Tomorrow, Tuesday February 2nd, Cadbury's shareholders are expected to accept a revised £12 billion bid from Kraft, ending a 200-year history of independence - and raising fears that jobs and investment will be slashed to meet Kraft's burgeoning debt.

As the vote goes through, workers from the Cadbury plants in the UK will gather in central London to lobby Ministers and MPs to push for urgent assistance in pinning Kraft down on guarantees for the future. 

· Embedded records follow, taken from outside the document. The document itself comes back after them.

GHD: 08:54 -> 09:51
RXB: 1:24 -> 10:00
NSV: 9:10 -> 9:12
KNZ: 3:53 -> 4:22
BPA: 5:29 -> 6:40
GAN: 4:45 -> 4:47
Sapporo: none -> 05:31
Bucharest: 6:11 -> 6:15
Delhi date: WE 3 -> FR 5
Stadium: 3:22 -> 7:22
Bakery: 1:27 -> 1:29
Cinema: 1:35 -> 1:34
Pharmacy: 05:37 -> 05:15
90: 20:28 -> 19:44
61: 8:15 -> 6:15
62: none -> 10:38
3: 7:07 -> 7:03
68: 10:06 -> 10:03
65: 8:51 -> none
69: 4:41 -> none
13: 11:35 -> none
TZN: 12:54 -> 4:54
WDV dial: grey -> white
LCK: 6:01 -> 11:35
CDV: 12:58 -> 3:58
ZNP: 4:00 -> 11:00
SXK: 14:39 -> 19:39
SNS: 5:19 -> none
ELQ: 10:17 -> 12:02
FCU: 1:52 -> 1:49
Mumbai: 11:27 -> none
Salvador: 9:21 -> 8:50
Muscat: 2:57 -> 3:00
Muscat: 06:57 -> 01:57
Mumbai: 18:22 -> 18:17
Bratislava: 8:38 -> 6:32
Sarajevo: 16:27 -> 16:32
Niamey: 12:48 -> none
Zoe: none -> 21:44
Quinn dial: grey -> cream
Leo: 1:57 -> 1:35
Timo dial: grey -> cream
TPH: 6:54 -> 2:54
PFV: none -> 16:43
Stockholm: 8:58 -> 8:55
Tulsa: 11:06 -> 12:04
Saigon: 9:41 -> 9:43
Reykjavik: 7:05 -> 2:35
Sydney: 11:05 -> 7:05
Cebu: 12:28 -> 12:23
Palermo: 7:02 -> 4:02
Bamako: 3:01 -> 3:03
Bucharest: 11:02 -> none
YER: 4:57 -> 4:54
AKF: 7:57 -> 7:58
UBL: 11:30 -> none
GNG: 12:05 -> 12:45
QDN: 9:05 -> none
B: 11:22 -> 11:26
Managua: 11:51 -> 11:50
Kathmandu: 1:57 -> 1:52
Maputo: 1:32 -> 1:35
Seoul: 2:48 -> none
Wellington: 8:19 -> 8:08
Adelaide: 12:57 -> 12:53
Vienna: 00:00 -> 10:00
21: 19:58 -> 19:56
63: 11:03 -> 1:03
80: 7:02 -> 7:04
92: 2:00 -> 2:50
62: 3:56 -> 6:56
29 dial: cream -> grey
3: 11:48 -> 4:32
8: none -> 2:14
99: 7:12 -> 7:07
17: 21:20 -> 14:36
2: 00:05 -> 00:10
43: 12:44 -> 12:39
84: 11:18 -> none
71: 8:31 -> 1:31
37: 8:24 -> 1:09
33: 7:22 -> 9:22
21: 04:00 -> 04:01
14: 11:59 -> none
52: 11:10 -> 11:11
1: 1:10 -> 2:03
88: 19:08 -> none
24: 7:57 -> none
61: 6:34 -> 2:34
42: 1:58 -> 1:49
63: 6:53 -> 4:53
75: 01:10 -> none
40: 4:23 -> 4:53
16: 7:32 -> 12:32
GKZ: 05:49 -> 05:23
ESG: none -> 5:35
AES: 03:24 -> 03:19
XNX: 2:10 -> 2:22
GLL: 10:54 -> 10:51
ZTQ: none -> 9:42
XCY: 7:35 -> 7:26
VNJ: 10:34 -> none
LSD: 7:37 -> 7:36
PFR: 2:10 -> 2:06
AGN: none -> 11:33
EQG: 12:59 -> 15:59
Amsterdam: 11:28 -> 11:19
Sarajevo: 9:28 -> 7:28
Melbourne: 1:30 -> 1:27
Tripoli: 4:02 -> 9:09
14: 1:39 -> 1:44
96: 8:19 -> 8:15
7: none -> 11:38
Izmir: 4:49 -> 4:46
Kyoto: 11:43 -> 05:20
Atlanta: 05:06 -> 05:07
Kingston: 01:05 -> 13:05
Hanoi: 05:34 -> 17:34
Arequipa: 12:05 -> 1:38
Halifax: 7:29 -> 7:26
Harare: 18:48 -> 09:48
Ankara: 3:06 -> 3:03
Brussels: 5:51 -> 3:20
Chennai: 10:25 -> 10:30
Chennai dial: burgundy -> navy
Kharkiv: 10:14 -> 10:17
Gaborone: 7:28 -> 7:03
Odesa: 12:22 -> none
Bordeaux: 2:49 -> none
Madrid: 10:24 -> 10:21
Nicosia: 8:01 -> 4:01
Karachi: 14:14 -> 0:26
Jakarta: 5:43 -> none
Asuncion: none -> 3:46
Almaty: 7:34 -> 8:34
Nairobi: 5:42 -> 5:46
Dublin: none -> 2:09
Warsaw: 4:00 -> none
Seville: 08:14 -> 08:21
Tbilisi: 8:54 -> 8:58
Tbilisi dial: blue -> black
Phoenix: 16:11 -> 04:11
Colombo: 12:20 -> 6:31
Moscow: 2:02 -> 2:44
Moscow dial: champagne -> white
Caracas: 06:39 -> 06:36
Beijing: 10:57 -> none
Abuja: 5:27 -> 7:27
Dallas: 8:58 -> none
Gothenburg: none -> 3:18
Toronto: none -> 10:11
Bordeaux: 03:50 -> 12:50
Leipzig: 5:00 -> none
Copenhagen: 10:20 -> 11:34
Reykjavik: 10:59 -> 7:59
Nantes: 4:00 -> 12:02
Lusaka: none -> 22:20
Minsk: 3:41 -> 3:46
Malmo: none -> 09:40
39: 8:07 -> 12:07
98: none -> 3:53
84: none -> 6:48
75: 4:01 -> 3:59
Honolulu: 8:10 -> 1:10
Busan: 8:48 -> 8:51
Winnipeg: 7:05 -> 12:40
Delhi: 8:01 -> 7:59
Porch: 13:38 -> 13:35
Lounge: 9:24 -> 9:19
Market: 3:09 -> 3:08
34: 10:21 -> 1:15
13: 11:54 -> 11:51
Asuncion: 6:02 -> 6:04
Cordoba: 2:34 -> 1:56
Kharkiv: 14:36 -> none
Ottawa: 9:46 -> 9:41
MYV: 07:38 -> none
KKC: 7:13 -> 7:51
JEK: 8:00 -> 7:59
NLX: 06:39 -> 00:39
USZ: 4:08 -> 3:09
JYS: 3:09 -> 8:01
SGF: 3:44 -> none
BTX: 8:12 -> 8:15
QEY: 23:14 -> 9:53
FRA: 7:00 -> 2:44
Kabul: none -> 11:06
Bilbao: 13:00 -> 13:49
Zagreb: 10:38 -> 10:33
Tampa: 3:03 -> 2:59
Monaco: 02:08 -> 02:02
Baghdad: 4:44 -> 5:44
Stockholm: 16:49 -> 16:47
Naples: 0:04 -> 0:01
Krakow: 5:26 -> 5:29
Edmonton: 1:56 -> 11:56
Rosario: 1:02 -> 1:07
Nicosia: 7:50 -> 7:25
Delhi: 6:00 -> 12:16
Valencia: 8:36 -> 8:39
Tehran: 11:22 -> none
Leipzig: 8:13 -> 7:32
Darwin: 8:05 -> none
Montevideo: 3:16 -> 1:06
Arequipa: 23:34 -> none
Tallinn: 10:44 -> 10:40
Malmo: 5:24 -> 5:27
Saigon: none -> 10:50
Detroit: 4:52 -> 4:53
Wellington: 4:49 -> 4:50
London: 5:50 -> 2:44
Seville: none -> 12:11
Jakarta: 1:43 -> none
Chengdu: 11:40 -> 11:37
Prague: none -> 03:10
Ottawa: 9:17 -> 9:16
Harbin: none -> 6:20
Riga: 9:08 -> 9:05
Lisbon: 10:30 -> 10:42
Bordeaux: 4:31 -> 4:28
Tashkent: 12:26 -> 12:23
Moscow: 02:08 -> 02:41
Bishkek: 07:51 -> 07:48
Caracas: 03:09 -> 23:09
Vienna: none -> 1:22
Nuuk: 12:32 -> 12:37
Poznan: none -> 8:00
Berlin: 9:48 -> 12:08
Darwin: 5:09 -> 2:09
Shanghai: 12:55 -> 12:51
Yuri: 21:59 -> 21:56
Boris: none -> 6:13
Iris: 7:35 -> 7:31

According to Jack Dromey, Unite's deputy general secretary, who will speak at Tuesday's event in parliament, memories of Kraft's failure to stand by its promises to retain the Terry's plant in York are causing grave concern for the Cadbury workforce: "Our fear is that the Kraft takeover is not in the national interest, and in the months of this hostile takeover process we have heard nothing from Kraft to calm fears that it is in the interest of the Cadbury workforce either.  Instead, the fate of manufacturing workers in Terry's of York, who found that Kraft ownership saw their plant close, weighs heavily on the minds of the Cadbury workforce.  Kraft cared little for the great history of that plant or for the skills of its workforce so we must seize the opportunity now to ensure that Cadbury and its workforce do not suffer the same fate.
 
"Government must secure meaningful pledges from Kraft - and police them so that Kraft cannot again walk away from a UK workforce.  Ministers must make it abundantly clear that closures and mass redundancies will not be accepted by the British government or the British people.  Kraft needs an unmistakable message that never again can promises made be broken.
 
“Ministers must also learn lessons from this sorry affair,” Jack Dromey continued, “The government has said, and rightly so, that we must rebuild our manufacturing base. It is simply wrong, however, that hostile takeovers of successful British companies can happen.  The German government has taken powers to defend its vital national industrial assets.  The French government allows weighted voting in favour of shareholders in it for the long-term to prevent short-term plundering of companies by hedge funds or private equity.  And, in Belgium and Holland, companies are allowed to have articles of association that make it more difficult for predators to take them over.  If our continental cousins can do it, so too can we."
 
Today (Monday) Jack Dromey met with Cadbury workers at their Bournville plant to reassure them that Unite will continue to fight for their future, telling them "warm words from Kraft are not enough.  We do not want the memory of broken past promises by Kraft - what we want from them are solid gold guarantees for the future of this celebrated chocolate maker and its great workforce."
 
On Tuesday, Cadbury workers will travel from Bournville to meet with MPs and ministers.  The lobby will be addressed by Jack Dromey and Jennie Formby, Unite's national officer for food and drink.  Workers will gather in Westminster from midday on Tuesday.